Strict privacy regulations may impose data minimization requirements that prevent you from retaining detailed per-user activity logs indefinitely. You might only be allowed to keep aggregated statistics or anonymized data. This can limit the granularity with which you can detect usage patterns or identify outliers. Furthermore, data retention policies can change over time, forcing rethinking of historical comparisons.
A real-world concern is that you might need to anonymize usage data so thoroughly that it hinders segmentation by user attributes such as age or location, eliminating crucial context. Balancing user privacy with detailed analysis demands careful planning, possibly including synthetic data generation for modeling purposes while preserving some features of the real distribution.

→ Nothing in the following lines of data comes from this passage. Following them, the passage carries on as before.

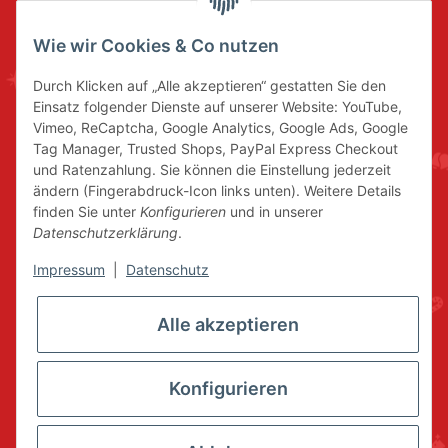
Wie wir Cookies & Co nutzen
Durch Klicken auf „Alle akzeptieren“ gestatten Sie den
Einsatz folgender Dienste auf unserer Website: YouTube,
Vimeo, ReCaptcha, Google Analytics, Google Ads, Google
Tag Manager, Trusted Shops, PayPal Express Checkout
und Ratenzahlung. Sie können die Einstellung jederzeit
ändern (Fingerabdruck-Icon links unten). Weitere Details
finden Sie unter
Konfigurieren
und in unserer
Datenschutzerklärung
.
Impressum
|
Datenschutz
Alle akzeptieren
Konfigurieren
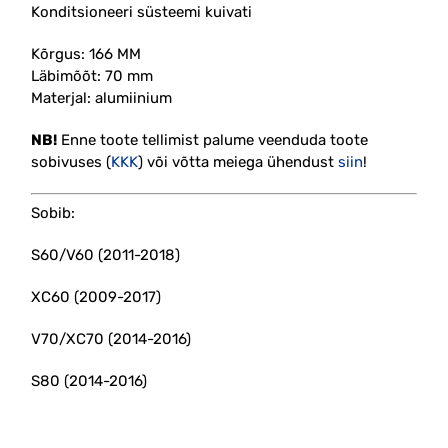
Konditsioneeri süsteemi kuivati
Kõrgus: 166 MM
Läbimõõt: 70 mm
Materjal: alumiinium
NB!
Enne toote tellimist palume veenduda toote
sobivuses (
KKK
) või võtta meiega ühendust
siin
!
Sobib:
S60/V60 (2011-2018)
XC60 (2009-2017)
V70/XC70 (2014-2016)
S80 (2014-2016)
#dryer #accumulator #AC #kliima #kompressori
#radiaatori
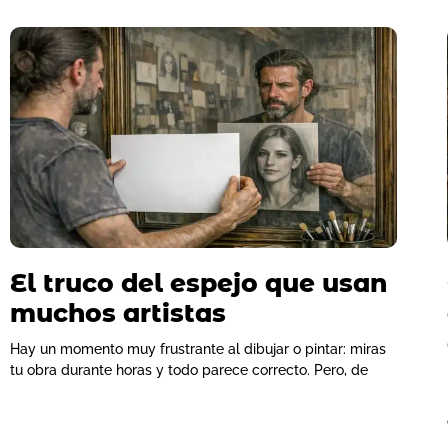
El truco del espejo que usan
muchos artistas
Hay un momento muy frustrante al dibujar o pintar: miras
tu obra durante horas y todo parece correcto. Pero, de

Could user behavior during weekends or holidays be drastically different, and how do you account for that?
Daily usage might be significantly higher on weekends or holidays because people have more free time. Failing to separate weekday vs. weekend or holiday usage might blend two or more distributions, where one distribution is typical weekdays and another is weekends/holidays with higher or lower usage. A single distribution can become artificially multimodal or have a more pronounced tail.
One approach is to label your data with the day of the week or holiday indicators and then build separate models or descriptive statistics for each group. This segmentation can help you understand how usage patterns differ and whether an apparent “outlier” on a weekday might be normal for a weekend. A subtlety is also seasonal behavior: some holidays or vacation periods vary by region (e.g., summer breaks) and can shift usage in ways that differ from shorter events like a single holiday.
In a real-time dashboard, how can rapid user growth or sudden viral trends distort the perceived distribution?
During sudden spikes in sign-ups—perhaps due to a marketing campaign or viral event—new users may have different usage patterns, typically shorter initial sessions as they familiarize themselves. If you’re pooling their usage data with existing users, the distribution might show a temporary dip in average or median usage. Over time, these new users might ramp up (or abandon the platform).
A pitfall is misinterpreting temporary changes in the distribution as a long-term trend. To handle this, many teams track metrics for new users separately (cohort analysis) and only merge them into overall usage statistics after a ramp-up period. This approach helps distinguish structural shifts from short-lived spikes.
If the data suggests multiple peaks in the distribution, how do you make sense of that?
A single-peaked distribution is often assumed by default (like a lognormal with one mode). However, real usage data might reveal multiple distinct peaks—for instance, a small daily usage peak around casual, infrequent check-ins, and a second peak where power users group. This phenomenon is known as a multimodal distribution and might indicate multiple subpopulations or usage contexts.
A viable approach is to investigate user segmentation to see if you can split the data into meaningful cohorts that each have a unimodal distribution. Potential cohorts might be by demographic, by user intent (entertainment vs. professional networking), or by device type. A pitfall is forcing a single distribution model to capture multiple distinct user behaviors, which can mask important product insights and hamper feature design targeted at specific subpopulations.